The panelists concluded by discussing their current projects and reflecting on what they feel makes a successful “doll book.” McDonough, who is at work on a mystery involving a doll museum, believes that a good doll story shares the same qualities as other children’s fiction and requires “getting the adults off-stage. The condition of childhood is powerlessness. The best children’s books allow kids to enact the fantasy of powerfulness.” Goddu is working on a book about a boy and girl who make dolls; it includes doll-making directions for readers. She noted that good doll books avoid slipping into overly sentimental territory: “they can so easily become saccharine and sweet,” she said. Godden’s The Story of Holly and Ivy, she added, is an example of book that does not always present an idealized relationship between a child and a doll. Martin and Godwin are finishing up the fourth book in their series, The Doll People Set Sail, due out in fall 2014. Though Brian Selznick remains a creative consultant for the series, Brett Helquist will now be doing the illustrations. Martin also commented on the qualities of a successful doll book, saying that, like any fantasy story, a good doll book must “stay within the parameters” of the world it has created.

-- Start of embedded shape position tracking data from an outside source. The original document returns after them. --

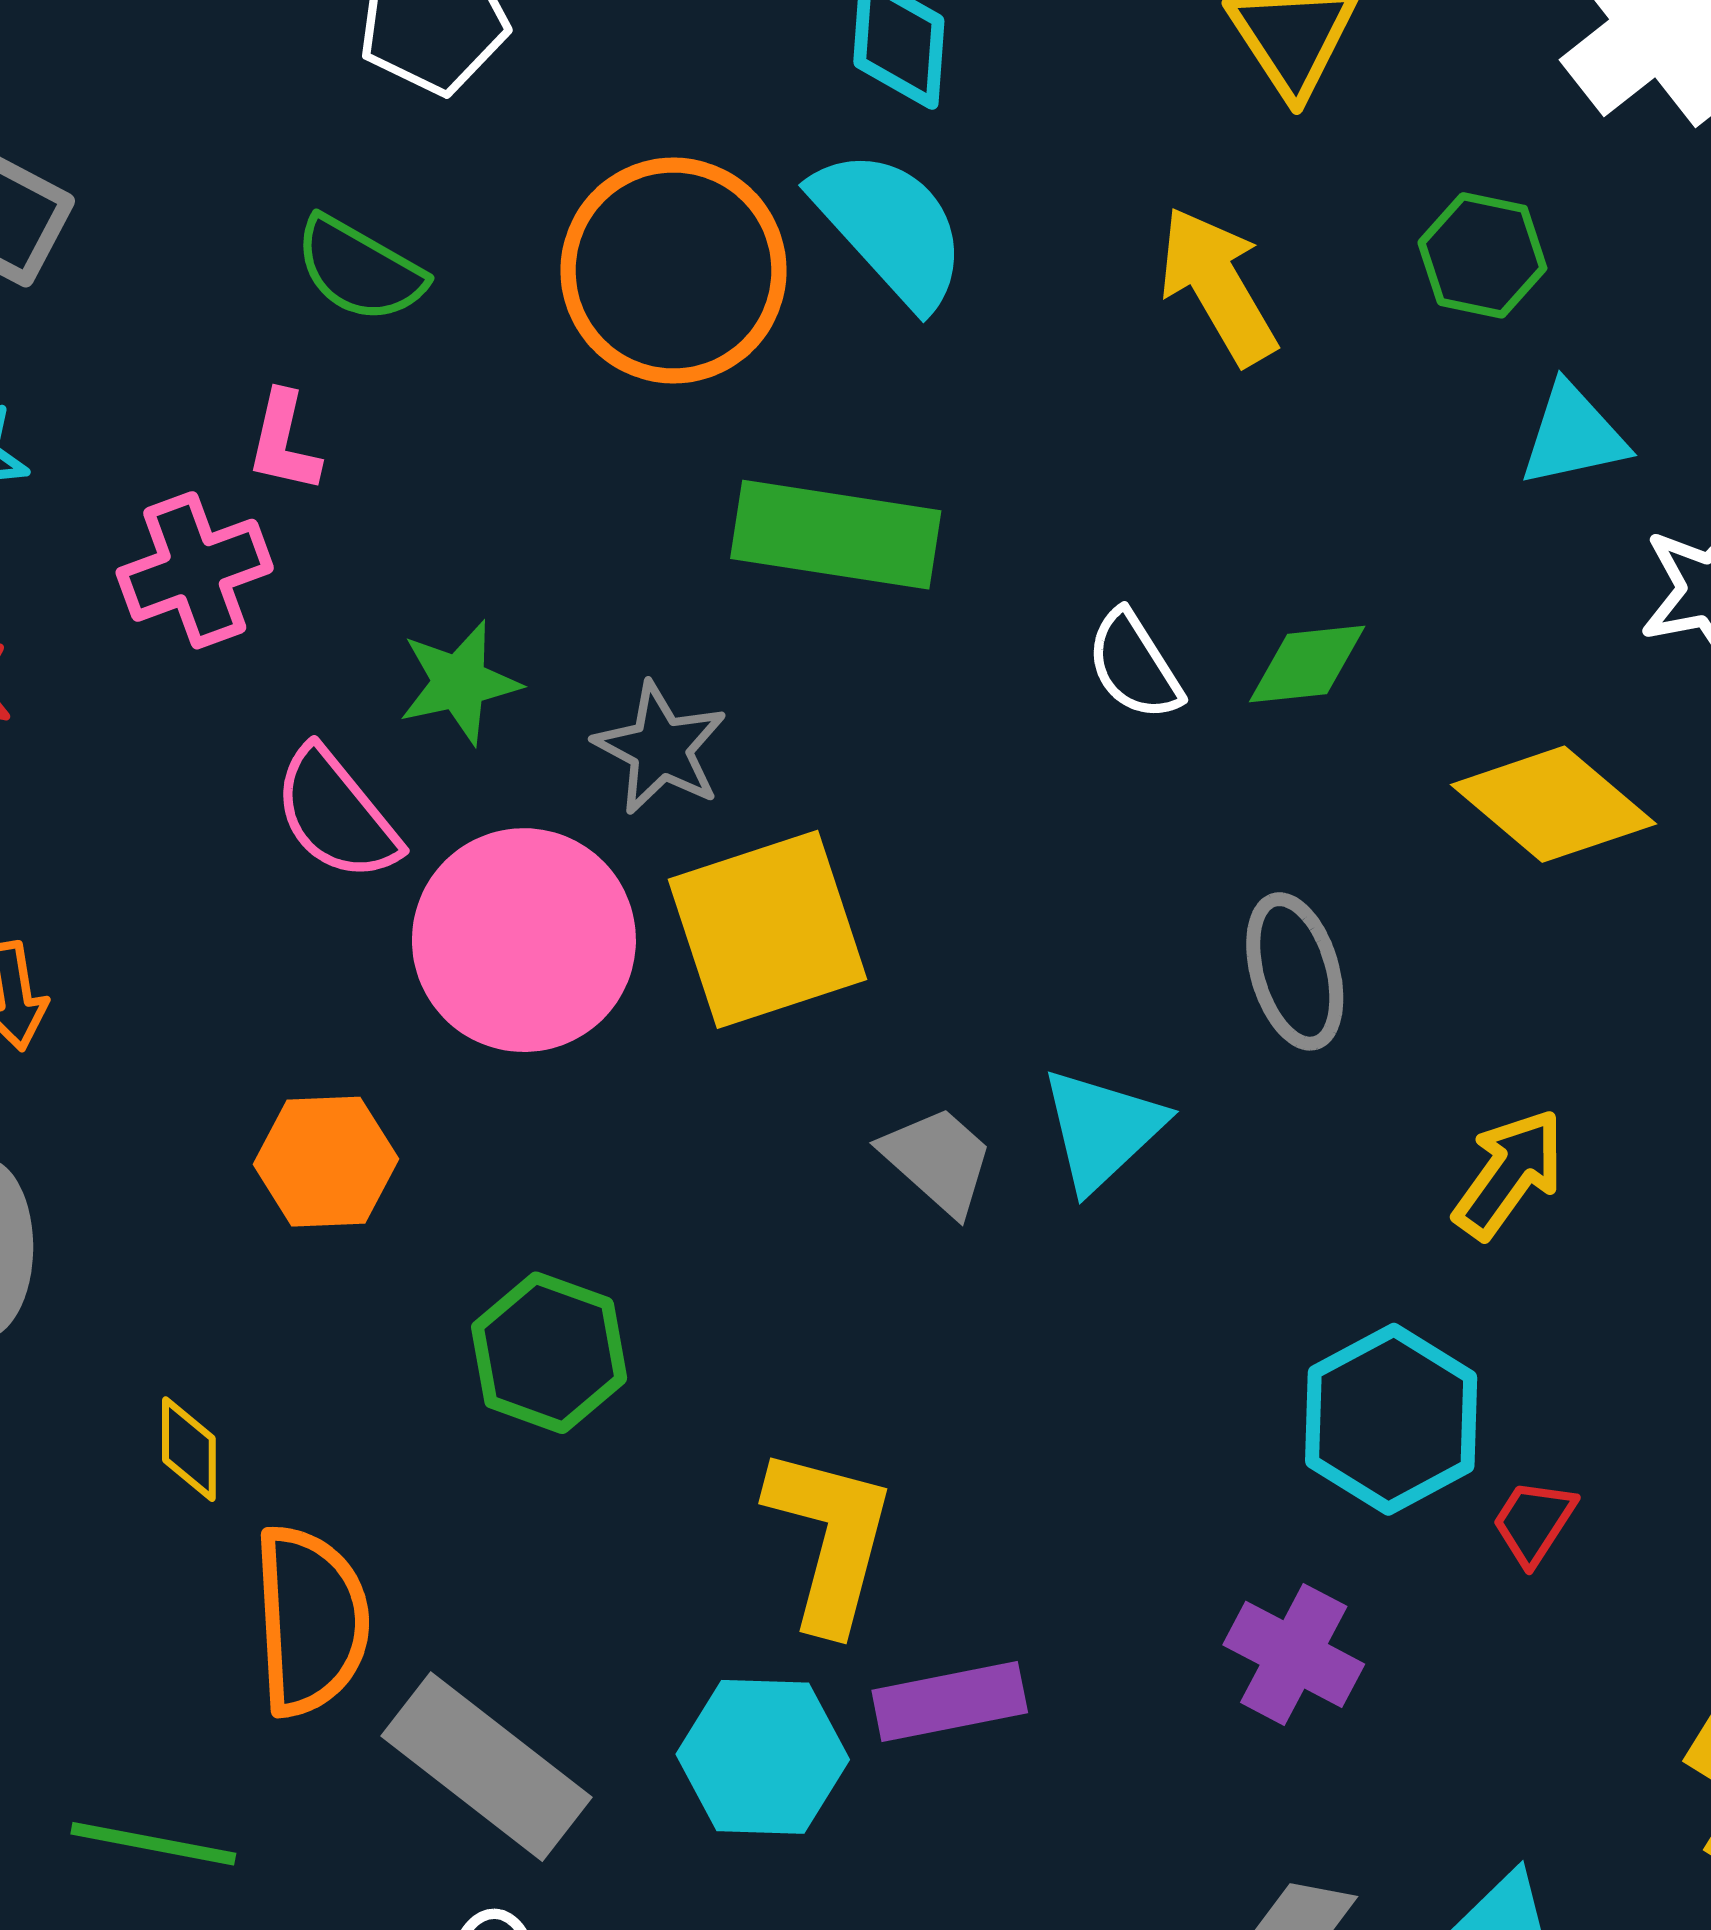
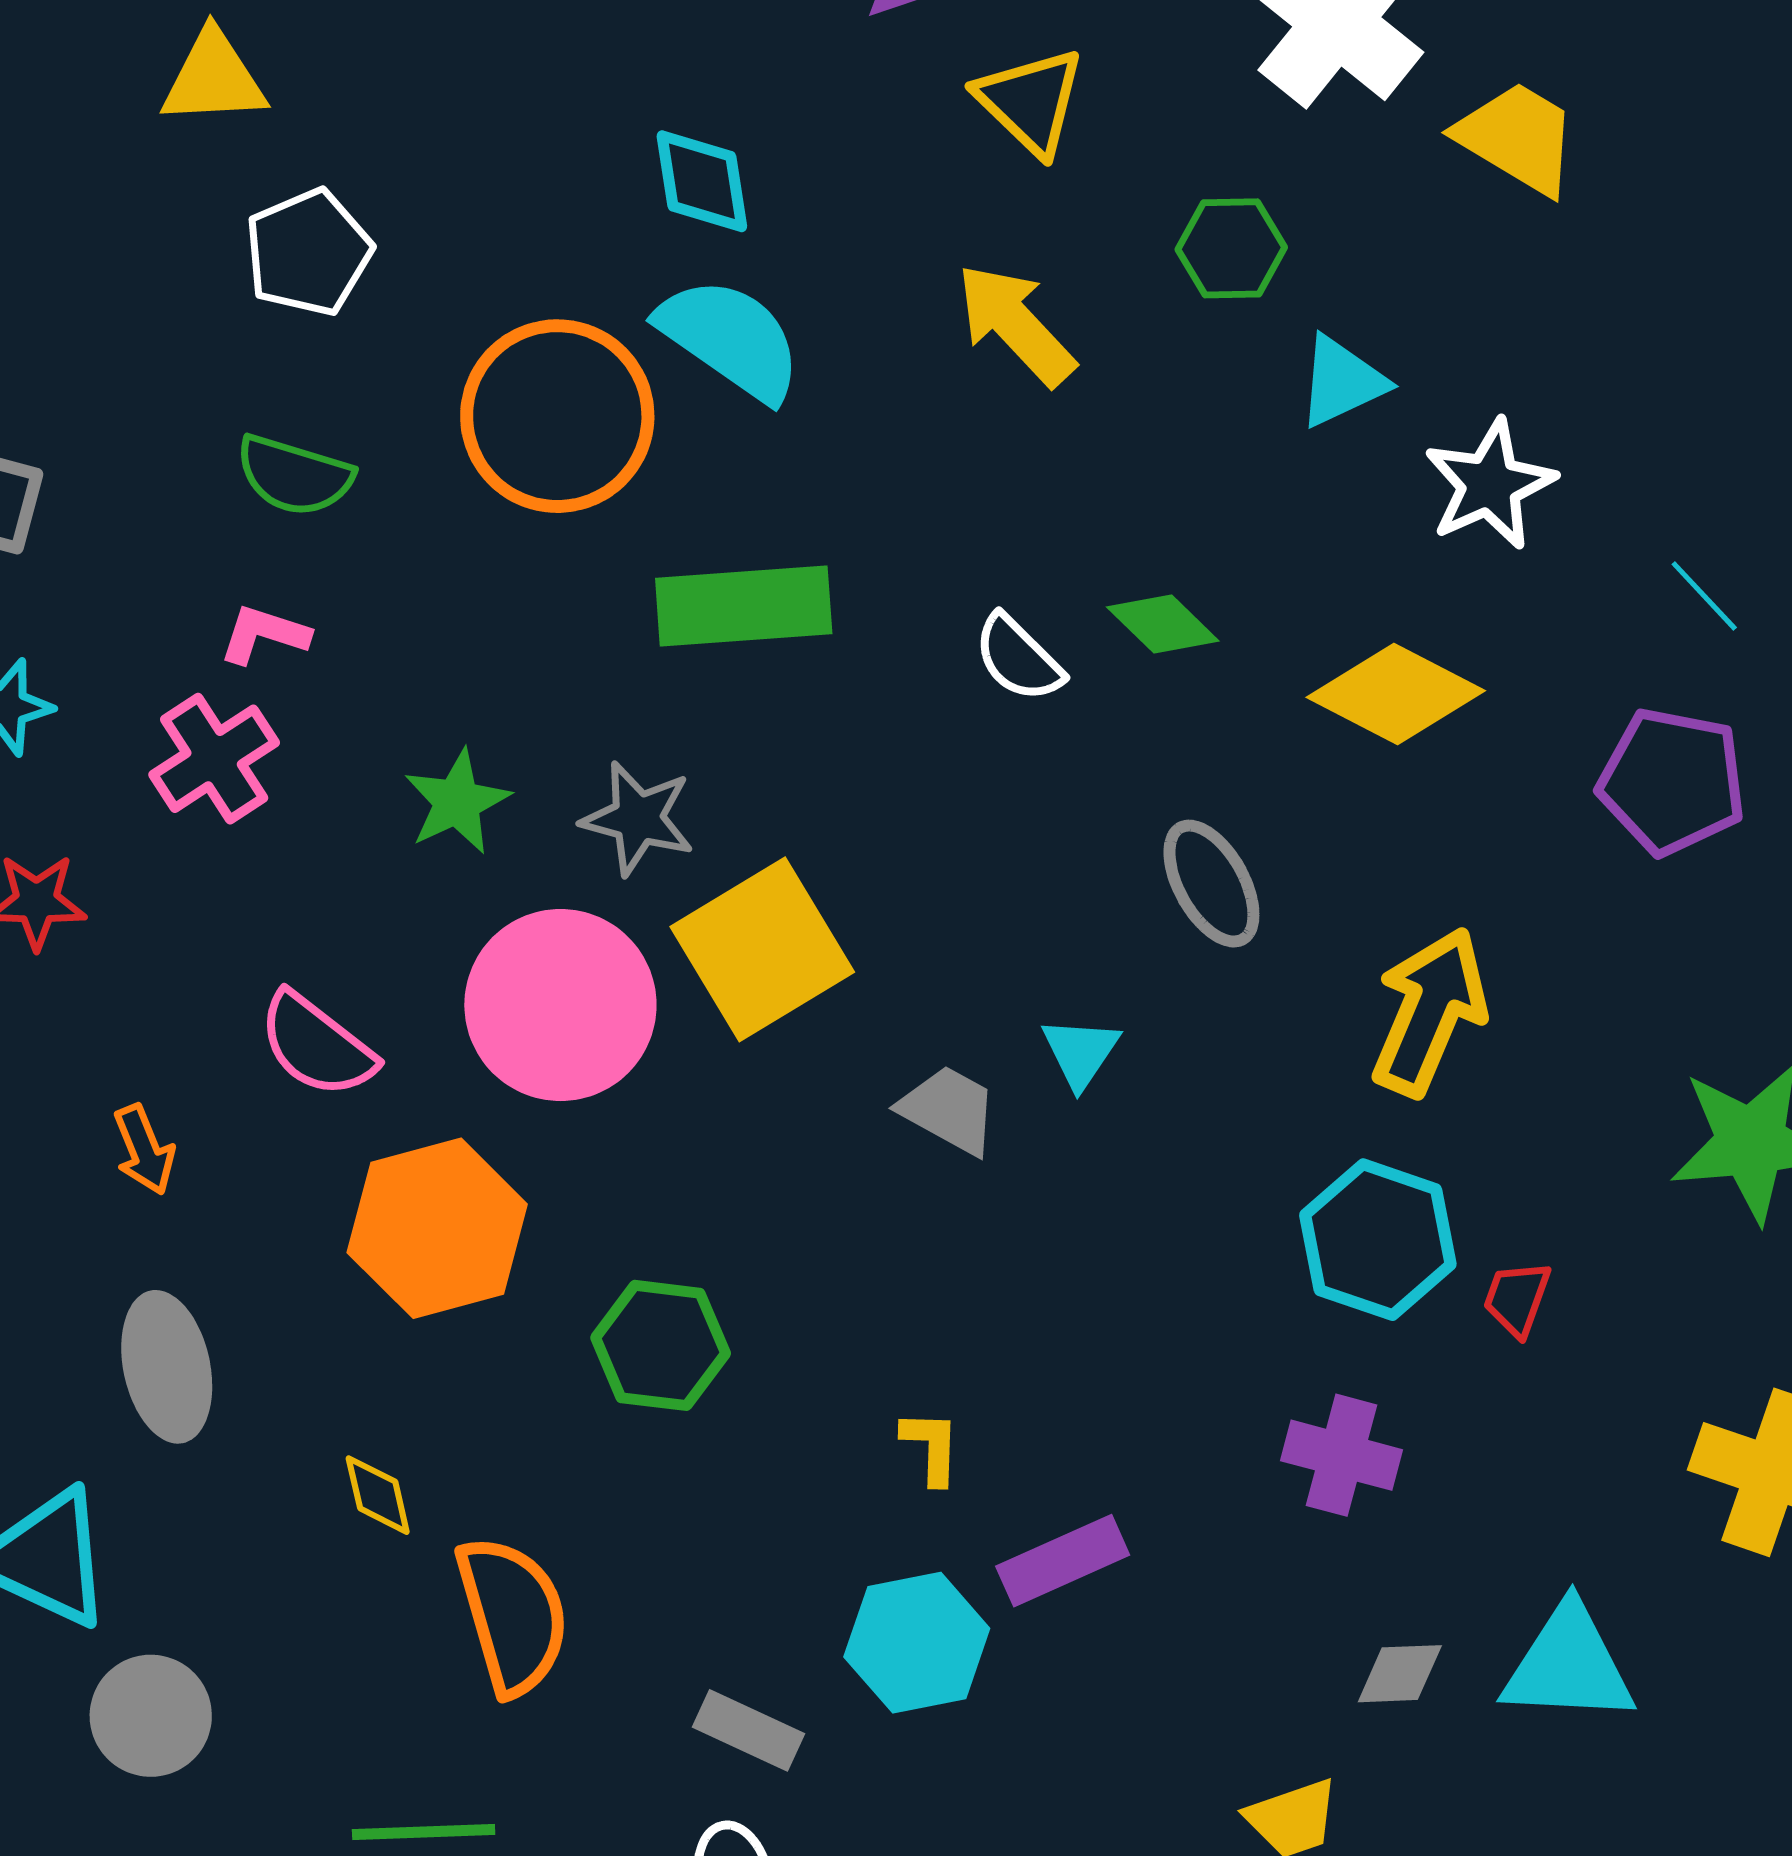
pink L-shape: (284, 442) -> (264, 634), turned 108
green diamond: (1307, 664) -> (1163, 624), turned 63
pink semicircle: (336, 814) -> (317, 1045), moved
cyan triangle: (1102, 1129) -> (1080, 1052), size x0.7
orange hexagon: (326, 1162) -> (437, 1228), size x1.5
yellow arrow: (1509, 1174) -> (1429, 1012), size x1.4
yellow L-shape: (830, 1538) -> (931, 1447), size x0.5
gray rectangle: (487, 1767) -> (749, 1730), moved, size x0.6

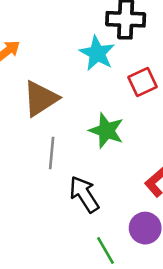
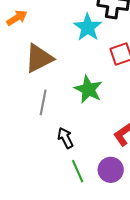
black arrow: (84, 194) -> (65, 138), size x0.7
green line: (106, 250) -> (78, 171), moved

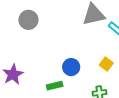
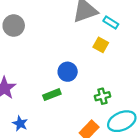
yellow square: (106, 64) -> (101, 45), moved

McDonough then shared a story about the doll she’d brought with her to the panel (other dolls on stage included the Little Prince, belonging to Goddu, and an antique doll from the 1930’s or 1940’s, belonging to Ottaviano). McDonough’s doll was given to her by Trudie Strobel, a childhood survivor of the Holocaust whose story inspired McDonough to write The Doll with the Yellow Star. Decades after Strobel was forced to hand over her cherished German Bisque doll to a Nazi guard, a therapist urged her to somehow recover that doll as a way to help her heal. Of course, there was no way to find the lost doll from so long ago, so Strobel recreated her. She continued to make dolls, dressing them in the very same restrictive clothing forced upon Jews by various regimes over the years. Many of the dolls wear yellow, “the color of humiliation,” and some have clothes with no pockets or wear two different shoes.
Several of Strobel’s dolls also now reside at the Los Angeles Museum of the Holocaust. As McDonough explains in her author’s note for The Doll with the Yellow Star, “Trudie Strobel’s story stayed with me for years. I remained captivated by the idea of a little girl losing a doll – the symbol of childhood innocence – and by having that doll in some way restored.”